The script – by Alex Kurtzman, Roberto Orci and Phillip Iscove (with story assist from Len Wiseman) – takes a couple of elements from Nathaniel Hawthorne’s classic short story, adds a bit of Rip Van Winkle and a number of ideas from The Book of Revelations (not the least of which is that the Headless Horseman is Death, one of the Four Horsemen of the Apocalypse).

It’s a fast-pace tale that brims over with new takes on some familiar ideas but never quite feels overly stuffed, or like too much of an infodump. The premiere is directed by Wiseman (Underworld, Total Recall), who knows how sell a story. He gives each era a distinct tone and makes the shifts a seamless part of the storytelling. The use of FX is essential to the storytelling and it’s fair to say that their quality is extremely high.

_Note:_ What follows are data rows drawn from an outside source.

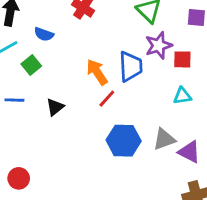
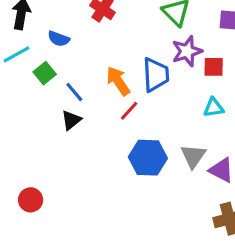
blue line: (14, 100) -> (74, 92), moved, turned 48
gray triangle: (164, 139) -> (193, 156), turned -35

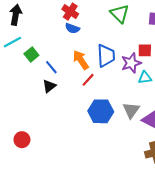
blue semicircle: (59, 39) -> (72, 28), moved
purple star: (187, 51) -> (131, 63), moved

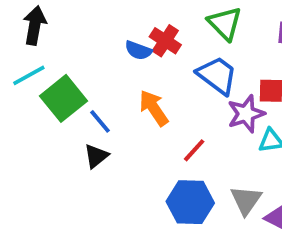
red cross: (70, 12) -> (165, 41), moved
green square: (31, 55) -> (63, 98), size x1.6
blue trapezoid: (106, 56) -> (217, 75), moved, turned -50
red line: (88, 80) -> (194, 150), moved

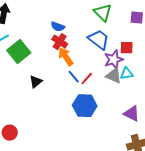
red cross: (165, 41) -> (60, 42), moved
blue line: (100, 121) -> (74, 77), moved
gray triangle: (246, 200) -> (114, 76), moved, turned -42

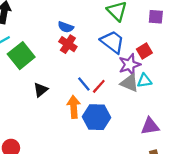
red square: (127, 48) -> (144, 51), turned -32
orange arrow: (66, 57) -> (74, 107), moved, turned 30
purple triangle: (132, 114) -> (150, 126), turned -36

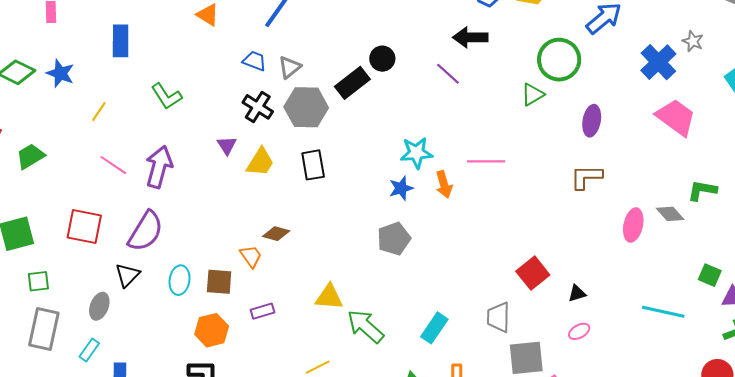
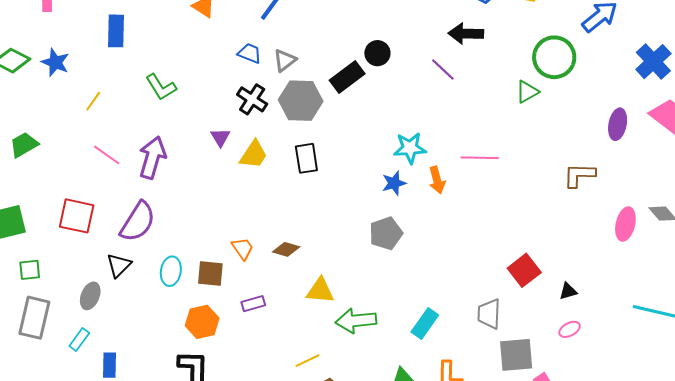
purple ellipse: (592, 121) -> (618, 124), moved
brown diamond: (276, 234) -> (286, 249), moved
green arrow: (366, 326) -> (356, 321), turned -48

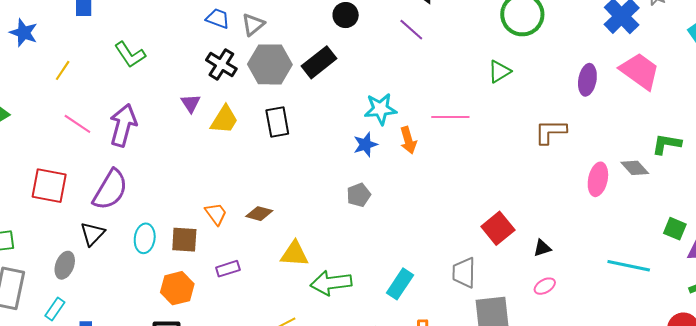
black rectangle: (347, 77) -> (319, 62), moved
green triangle: (527, 92) -> (499, 71), moved
gray pentagon: (386, 233) -> (359, 195), size x0.7

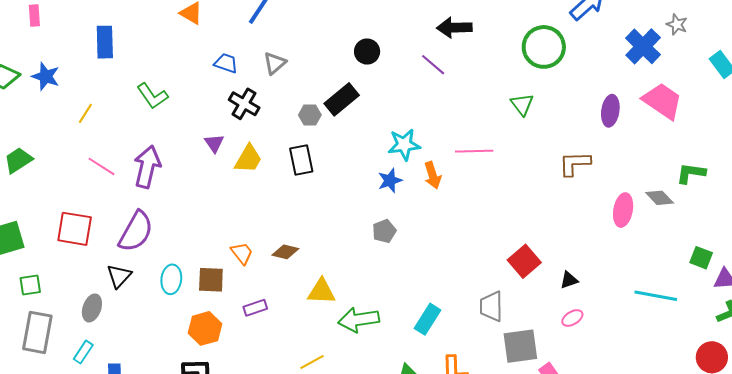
blue trapezoid: (218, 18) -> (226, 63), moved
gray hexagon: (270, 64) -> (310, 115), moved, size x0.5
green triangle: (499, 71) -> (522, 104), turned -35

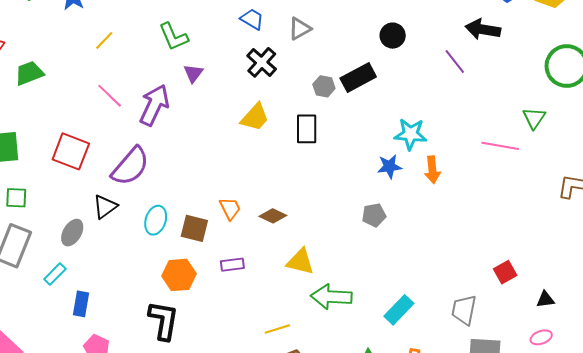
purple triangle: (214, 143) -> (193, 73), moved
pink line: (474, 151) -> (500, 146), moved
red square: (524, 261) -> (505, 272), size x0.7

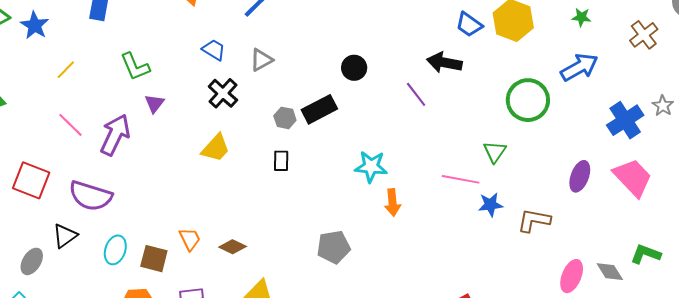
black rectangle: (307, 129) -> (281, 161), moved, size x0.7
purple semicircle: (130, 166) -> (91, 196), turned 66
blue star: (389, 166) -> (491, 205), moved
gray pentagon: (374, 215) -> (334, 247), size x1.4

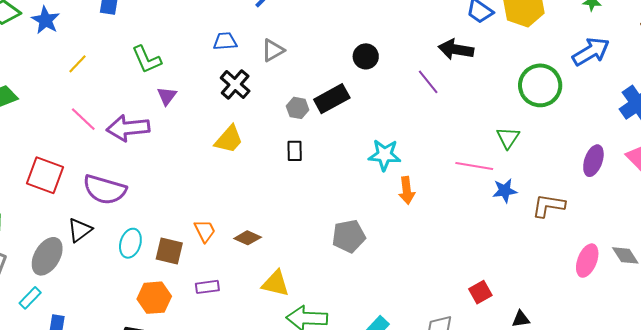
blue trapezoid: (214, 50) -> (225, 41), turned -35
purple arrow: (115, 135) -> (128, 128), turned -120
gray ellipse: (32, 261) -> (47, 256), size x1.4

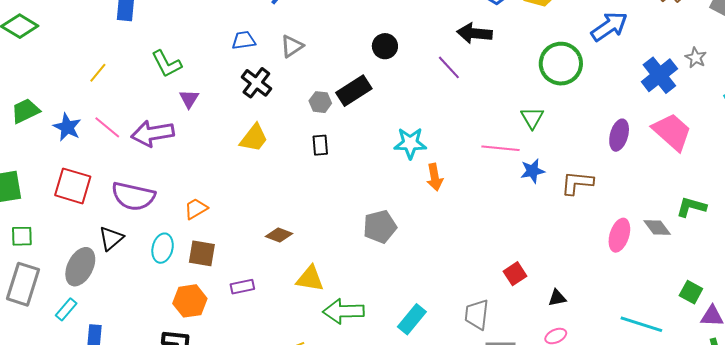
blue star: (45, 20) -> (67, 127), moved
orange trapezoid: (205, 231) -> (196, 209), moved, turned -90

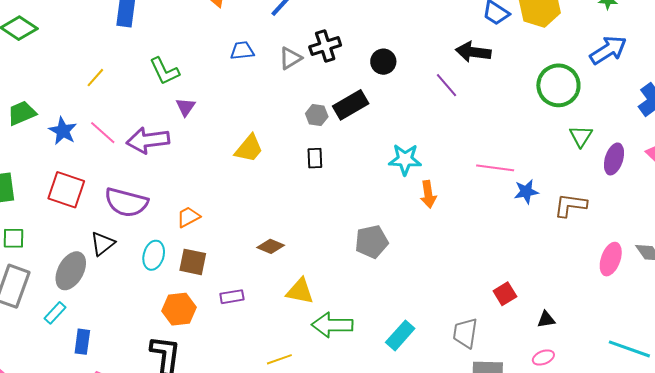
black cross: (256, 83) -> (325, 46), moved, turned 32
green triangle: (532, 118) -> (581, 136), moved

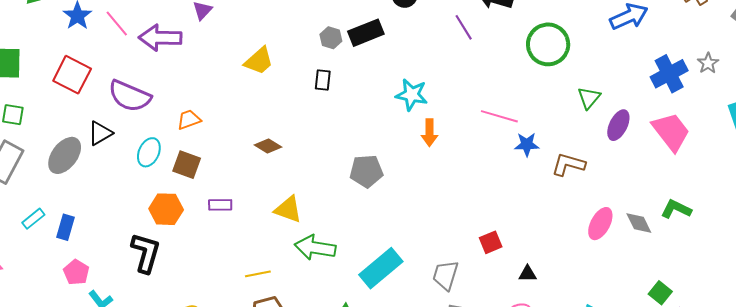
green circle: (558, 85) -> (548, 44), moved
brown diamond: (271, 246) -> (268, 146), moved
cyan rectangle: (55, 313) -> (33, 219), moved
cyan rectangle: (400, 335) -> (381, 268), size x1.4

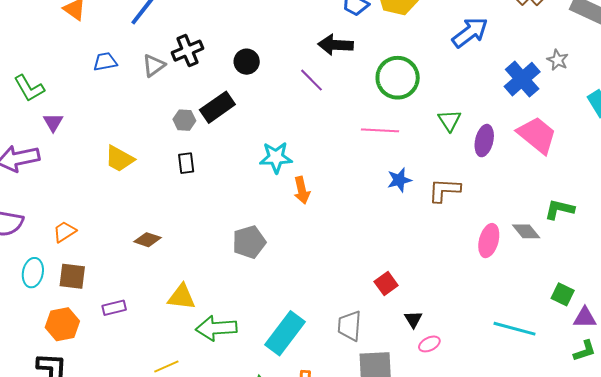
yellow trapezoid: (259, 61) -> (119, 159), turned 84
pink line: (499, 116) -> (380, 130), moved
black triangle: (528, 274) -> (413, 319), moved, turned -48

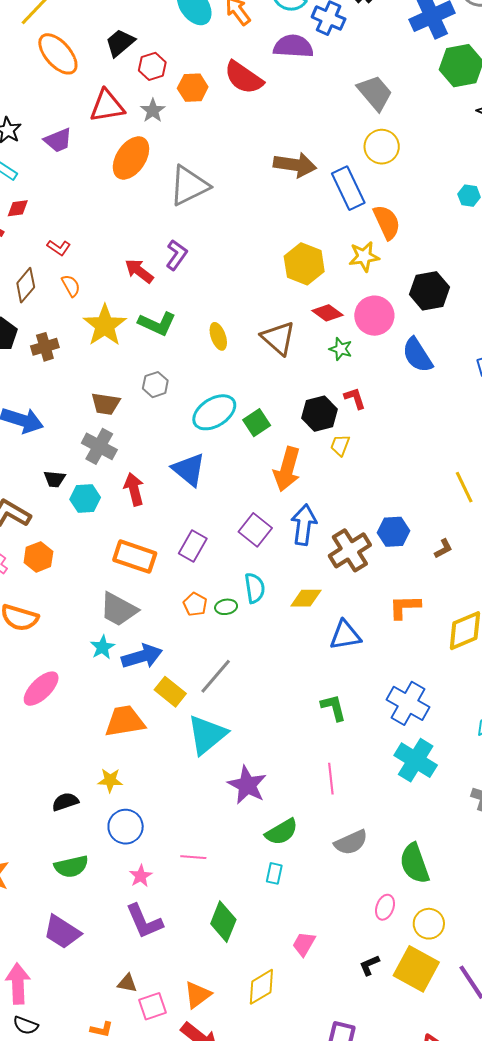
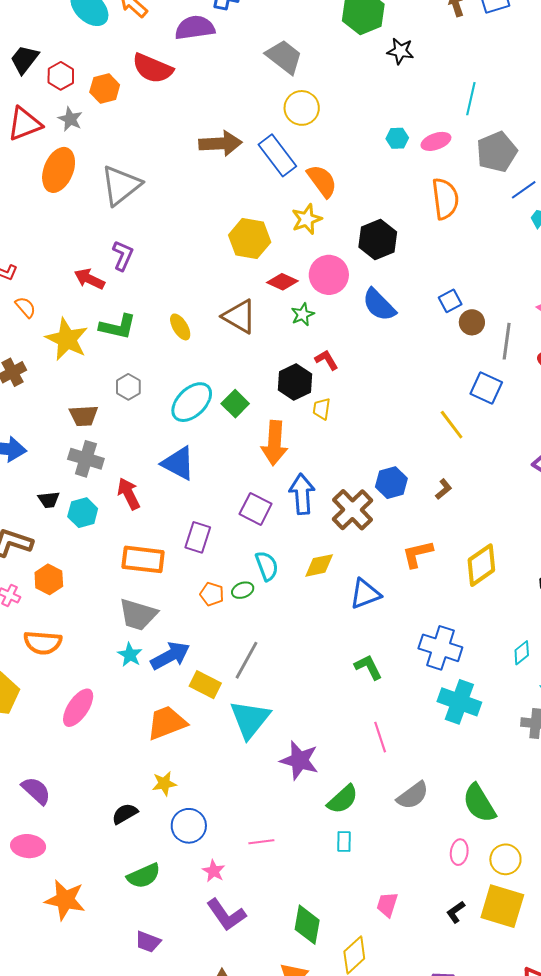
green star: (341, 349) -> (303, 314), turned -30
green diamond: (223, 922) -> (307, 925), moved
purple trapezoid: (62, 932) -> (148, 942), size x0.7

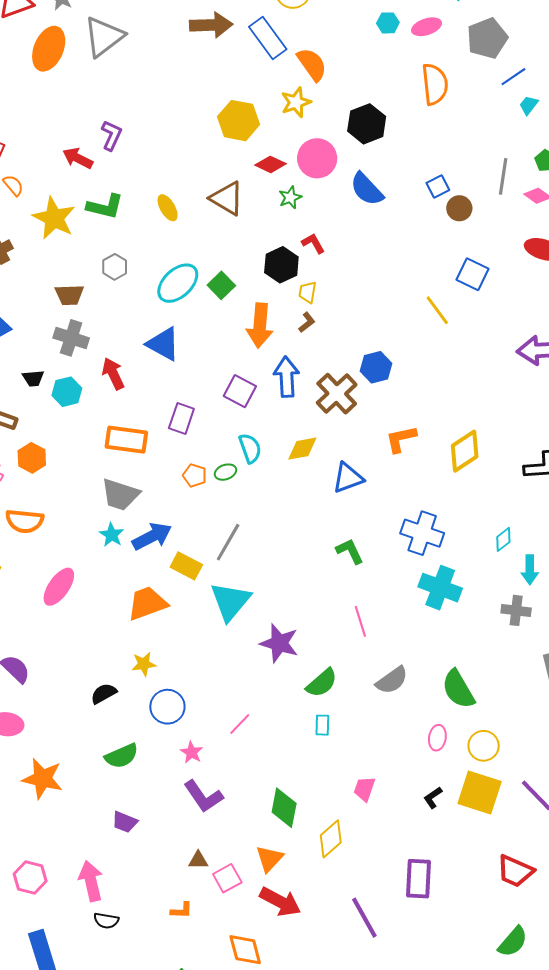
gray triangle: (121, 185) -> (104, 37), moved
gray line: (507, 341) -> (503, 176), moved
brown L-shape: (444, 489) -> (307, 322), moved
pink line: (261, 842) -> (240, 724), turned -40

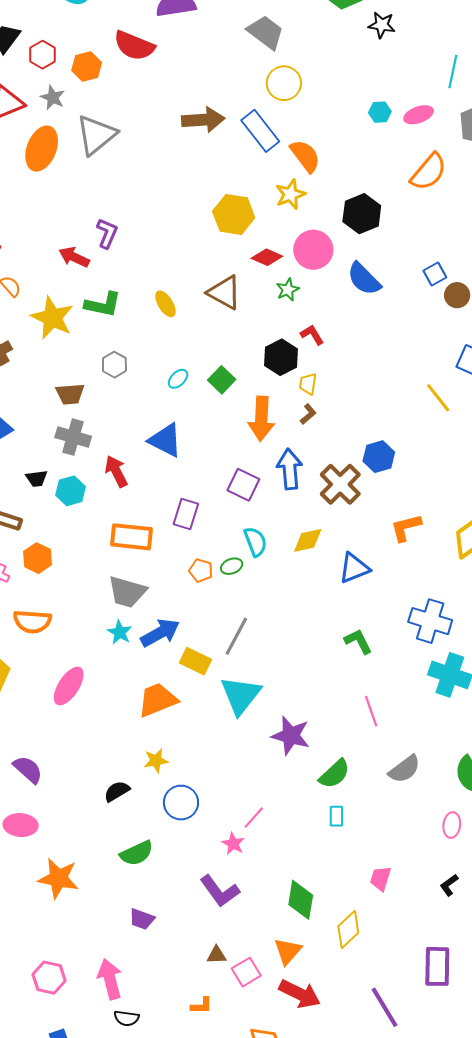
orange semicircle: (435, 84) -> (429, 172), turned 48
cyan ellipse: (178, 283) -> (178, 379), size x0.5
pink star: (192, 752) -> (233, 844), moved

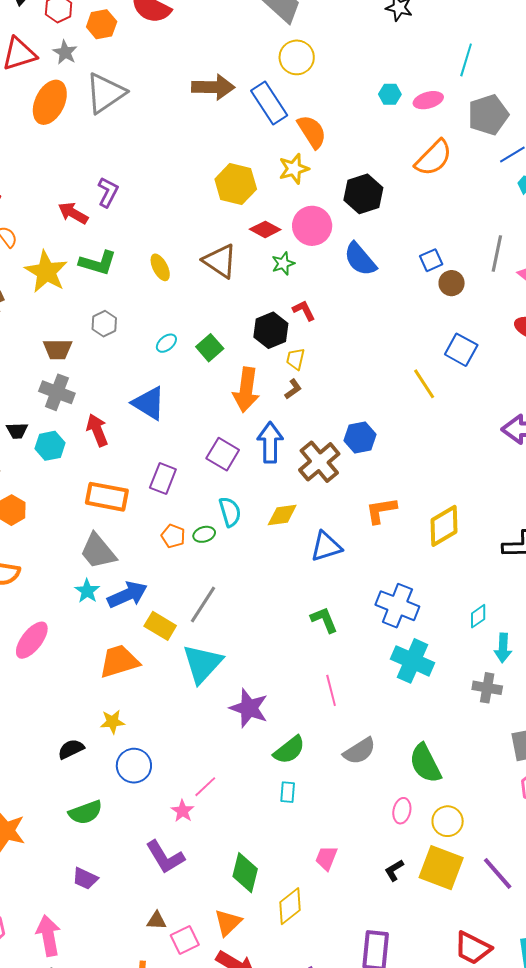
gray trapezoid: (127, 592) -> (98, 551), turned 30

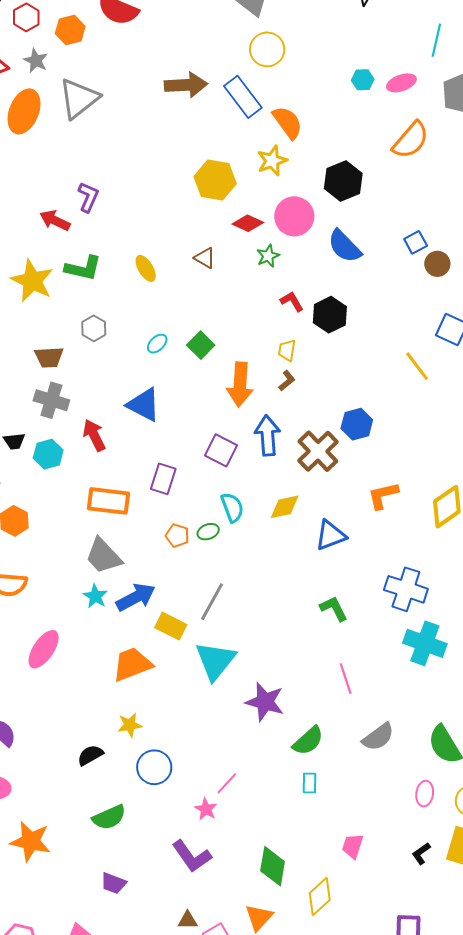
brown triangle: (220, 261) -> (205, 258), size x0.6
black hexagon: (271, 330) -> (330, 315), moved

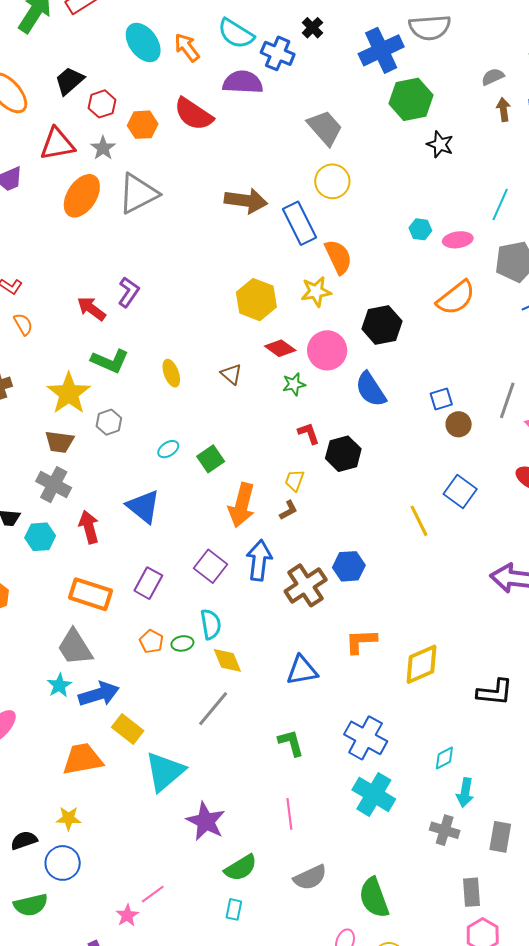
yellow star: (32, 281) -> (69, 393), moved
yellow diamond: (285, 507) -> (227, 660), moved, turned 68
gray line: (212, 602) -> (213, 709), moved
blue circle: (154, 767) -> (63, 863), moved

Mison and Beharie work well together and, unusually, Jones plays Captain Frank Irving, a character who is not particularly funny – and not particularly happy about the state of affairs in town, for that matter. His participation is grudging at best and it’s probably just a matter of time before he actually witnesses some supernatural event or another.

In interviews, executive producers Kurtzman and Orci have described the show as being ‘a molecule short of absurdity,’ and that’s a fair assessment of its mix of horror/fantasy and police procedural. That willingness to play outside the box results in a premiere that is great fun.